Posted: 04:07:47 PM, 18/09/2013
iPhone 5[x]: A new name for slow change?
The first thought I had about iPhone 5S's fingerprint sensor was that it would nicely round out individual data scraped and hacked by government agencies. But I don't care much about that. Perhaps I should, considering news reports that indicate prevalence of act-before-you-think procedures. That's another conversation, however.
What if a hacker got hold of your fingerprint? We leave fingerprints everywhere, but they usually don't get collected for easy distribution or association with a lot of our personal data. Well, at least not outside the agencies we have nominated to keep such data safe.
Apple said they store your fingerprint on the ARM chip, not in the cloud. I think they want to say that the data can only be accessed locally. But if it's at all possible, an engineer somewhere will eventually discover an exploit and use it remotely through an app. Not all of us play nice, you know.
An American talk-show host recently commented that now if they rob you of your new iPhone, they'll want your thumb as well.
Don't get me wrong. I'm not trying to scare you off from buying a perfectly alright piece of electronics. In fact, I've been using a fingerprint sensor on my Lenovo laptop for nearly three years. (Now you can guess which agency probably has my fingerprints.) Nothing bad has happened that I'm aware of. But then I don't keep my bank details on this laptop.
My laptop's sensor is courtesy Authentec, the same company that Apple acquired and I assume is to be credited for iPhone 5S's new security consciousness. In biometrics, the more difficult-to-fool-and-replicate method of finger-vein authentication has been available for a while now here and here . Finger vein authentication has the additional advantage of requiring a finger to be attached to a living person. But I haven't seen anyone reduce the reader to the size and profile needed for a smartphone—you need to shine a light through your finger.
For slightly bigger profiles, check out EDN Asia's new Design Idea, Finger vein identification lowers cost for biometric system.
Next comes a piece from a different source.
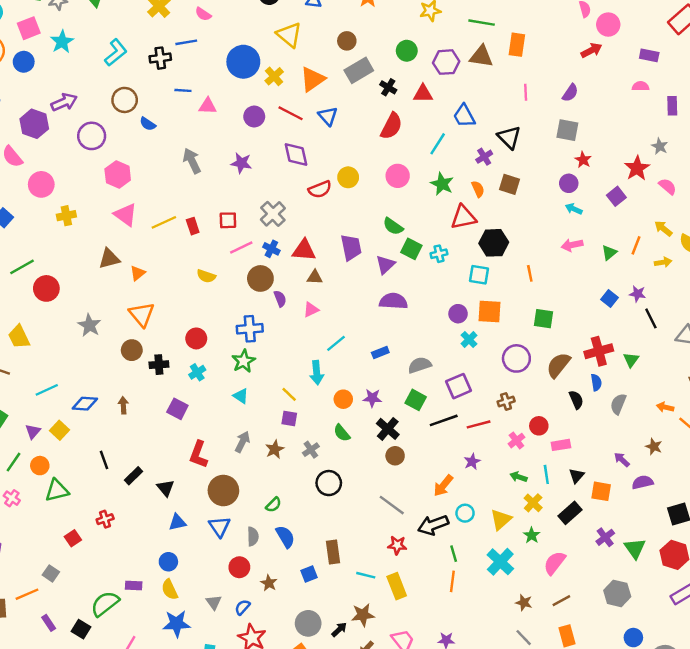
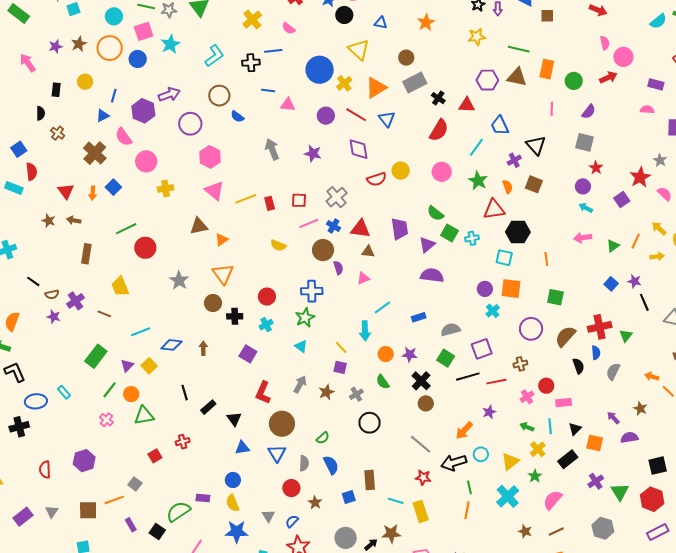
green circle: (407, 51) -> (574, 81), moved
It's a project by students from the Universiti Sains Malaysia.
OK, this might not be such a big deal but then is there anything that's a big deal about the new iPhone models? I mean other than S = steep and C = cheap [not really]? More colours like Nokia? Better at supporting LTE variants? Maybe.
Well, there may be something in the M7 motion co-processor. Nike's got a health app that will benefit from it. But I think it is the developer community that will exploit the hardware to bring innovation to the iPhone.
To be fair, Apple did just add a couple of suffixes to the older model that's now discontinued. Perhaps they are trying to tell us that it is a gentle evolution not a revolution. We've just been spoiled silly by previous exciting innovations and should expect a more glacial pace from them. Or, I'm in the mood to whine because I'm about to let go of my antique cell phone in favour of an iPhone.